Effective test automation is one of the corner stones of modern software quality, but for many teams out there, moving to AWS Lambda creates major test automation challenges. With no control over infrastructure, and an almost magical execution environment, it can be difficult to judge how much local automated tests actually de-risk important concerns. Wiring everything up just makes tests too brittle and too slow, but running things in isolation doesn’t give anyone enough confidence.
With a bit of upfront thinking about code design, and building testability in, it can be relatively easy to test Lambda functions, API Gateway wrappers and all the typical service integrations, while still keeping the maintenance cost and execution time in check. Here’s how!

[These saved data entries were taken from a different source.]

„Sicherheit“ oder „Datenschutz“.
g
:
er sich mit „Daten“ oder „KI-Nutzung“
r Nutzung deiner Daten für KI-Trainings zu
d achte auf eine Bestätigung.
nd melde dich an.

How Lambda changes the game for testing
Services running in AWS Lambda are great because developers do not need to care too much about infrastructure. But that doesn’t remove infrastructure risks – it just changes them. Although scaling and distribution risks are no longer a big issue, configuration, wiring and deployment become significantly more important. Some things, such as testing database disconnects and service restarts, aren’t even possible to cause in an automated way, save from launching a nuclear attack on an AWS data centre. So we have to design the software differently to de-risk such concerns.
Unless you’re working internally at AWS, the infrastructure where code runs in Lambda is a big unknown, and lots of people are justifiably concerned about how much a passing local test means for de-risking production environments. It’s trivially easy to set up several copies of the same software in Lambda, so the typical brute-force solution is to run all tests completely integrated, end-to-end. This might be almost free, but it’s not very effective time-wise. First of all, although new deployments don’t cost anything directly, they aren’t instantaneous, so they introduce indirect cost in lost developer time. Even with a simple AWS Lambda + API Gateway combination, a deployment might take a minute or so due to rate-limits on configuration API calls. That’s enough to definitely eliminate the option of running a clean deployment for each test. Likewise, because most people use Lambda functions to communicate to other services such as S3 or DynamoDB, testing everything end-to-end often causes tests to be slow and brittle, limiting the number of automated tests people can afford to run after each commit. On the other hand, speeding up tests but compromising on risk coverage is dangerous. Fast tests that do not address risks are like fast food. Easy to make, easy to consume, but in the long-term damaging your health.
In order to solve that puzzle, most teams will need to re-think how they approach design and testing.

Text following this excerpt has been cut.